TASK DESCRIPTION:
Produce an exact copy of the lines from the line containing "Rabat voleva. Forse" through the last line of the entries below, and only those lines.

THE DATA:
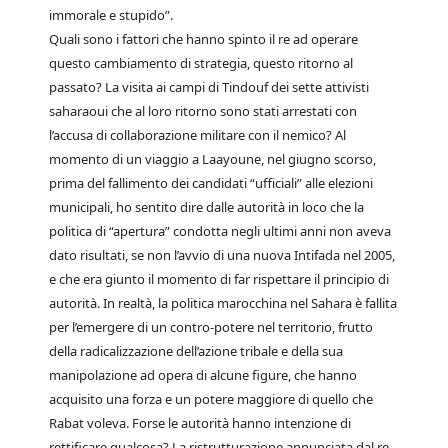
immorale e stupido”.
Quali sono i fattori che hanno spinto il re ad operare
questo cambiamento di strategia, questo ritorno al
passato? La visita ai campi di Tindouf dei sette attivisti
saharaoui che al loro ritorno sono stati arrestati con
l’accusa di collaborazione militare con il nemico? Al
momento di un viaggio a Laayoune, nel giugno scorso,
prima del fallimento dei candidati “ufficiali” alle elezioni
municipali, ho sentito dire dalle autorità in loco che la
politica di “apertura” condotta negli ultimi anni non aveva
dato risultati, se non l’avvio di una nuova Intifada nel 2005,
e che era giunto il momento di far rispettare il principio di
autorità. In realtà, la politica marocchina nel Sahara è fallita
per l’emergere di un contro-potere nel territorio, frutto
della radicalizzazione dell’azione tribale e della sua
manipolazione ad opera di alcune figure, che hanno
acquisito una forza e un potere maggiore di quello che
Rabat voleva. Forse le autorità hanno intenzione di
rettificare qualcosa? La ristrutturazione annunciata dal re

THE COMPLETED TASK:
Rabat voleva. Forse le autorità hanno intenzione di
rettificare qualcosa? La ristrutturazione annunciata dal re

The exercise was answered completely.